Roast Chicken with Cranberry Apple Raisin Chutney
Roast Chicken with Cranberry Apple Raisin Chutney might be just the main course you are searching for. This recipe serves 4. Watching your figure? This gluten free and dairy free recipe has 1104 calories, 65g of protein, and 55g of fat per serving. Head to the store and pick up olive oil, brown sugar, chicken, and a few other things to make it today. To use up the tart apple you could follow this main course with the Quick & Easy Apple Tart as a dessert. From preparation to the plate, this recipe takes around 45 minutes.
Instructions
Rub the chicken cavity with 1/4 teaspoon salt and 1/8 teaspoon pepper and put the orange zest inside. Twist the wings of the chicken behind the back and tie the legs together.
Put the chicken, breast-side up, in a roasting pan. Coat the chicken with the oil and sprinkle with 1/4 teaspoon salt and 1/8 teaspoon pepper. Roast the chicken until just done, 50 to 60 minutes.
Meanwhile, in a medium stainless-steel saucepan, bring the cranberries to a boil with the apple, raisins, brown sugar, apple juice, vinegar, ginger, 1/8 teaspoon salt, and 1/8 teaspoon pepper.
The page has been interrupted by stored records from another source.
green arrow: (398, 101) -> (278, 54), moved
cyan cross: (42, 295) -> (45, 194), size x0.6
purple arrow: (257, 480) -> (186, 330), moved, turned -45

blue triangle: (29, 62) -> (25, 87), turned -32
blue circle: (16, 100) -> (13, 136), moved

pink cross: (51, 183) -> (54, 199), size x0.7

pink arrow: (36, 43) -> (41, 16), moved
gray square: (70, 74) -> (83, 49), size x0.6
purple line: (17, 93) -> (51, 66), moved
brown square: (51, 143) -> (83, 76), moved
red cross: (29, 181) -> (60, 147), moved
Cover and simmer over moderate heat, stirring occasionally, until the liquid has thickened and the fruit is tender, about 15 minutes.
When the chicken is done, transfer the bird to a plate and leave to rest in a warm spot for about 10 minutes.
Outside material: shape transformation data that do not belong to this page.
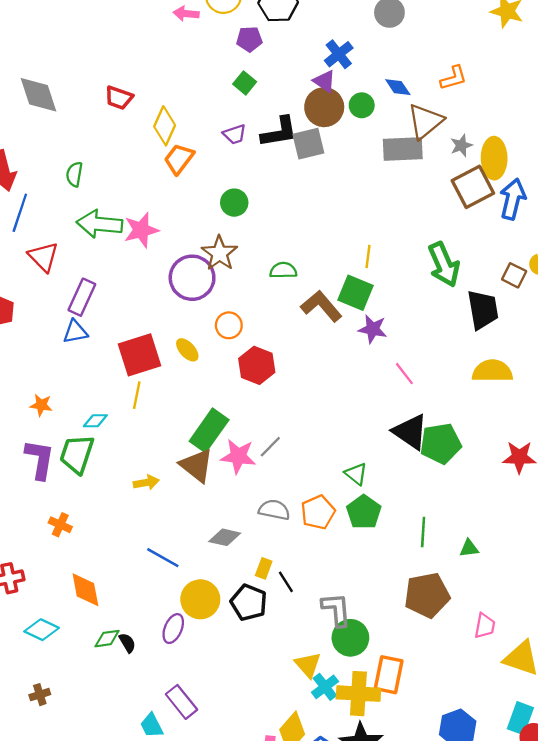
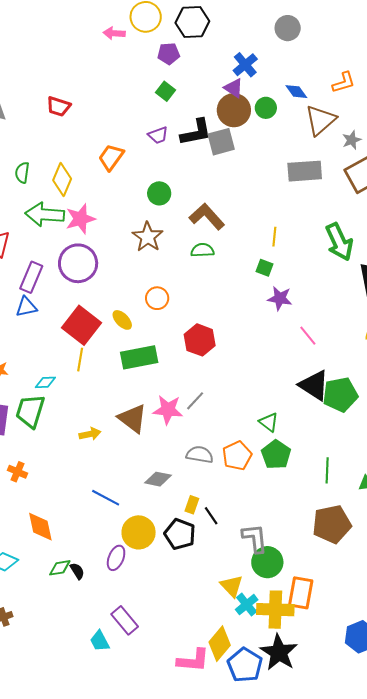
yellow diamond: (165, 126) -> (62, 179), moved
gray rectangle: (403, 149) -> (305, 171), moved
purple circle: (192, 278) -> (78, 263), moved
green square: (356, 293) -> (265, 268), size x0.6
brown L-shape: (321, 306) -> (207, 217), moved
red square: (139, 355) -> (82, 325), turned -33
red hexagon: (257, 365) -> (200, 340), moved
green rectangle: (209, 430) -> (139, 357), moved, turned 45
Pour off the fat from the roasting pan. Set the pan over moderate heat and add the orange juice. Bring to a boil, scraping the bottom of the pan to dislodge any brown bits. Boil until reduced to approximately 1/4 cup, about 4 minutes.
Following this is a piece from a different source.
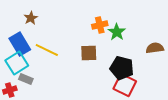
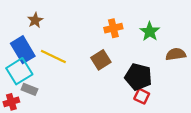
green star: (117, 32) -> (150, 32), moved
brown square: (89, 53) -> (101, 60), turned -30
red square: (125, 85) -> (142, 96), size x0.6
Add any accumulated juices from the chicken and a pinch each of salt and pepper.
Serve the chicken with the orange sauce and the chutney.
Wine Recommendation: This sweet, fruit-laden dish is best with a wine that shares these characteristics, such as a slightly chilled bottle of Chinon from the Loire Valley in France or a dolcetto from Italy.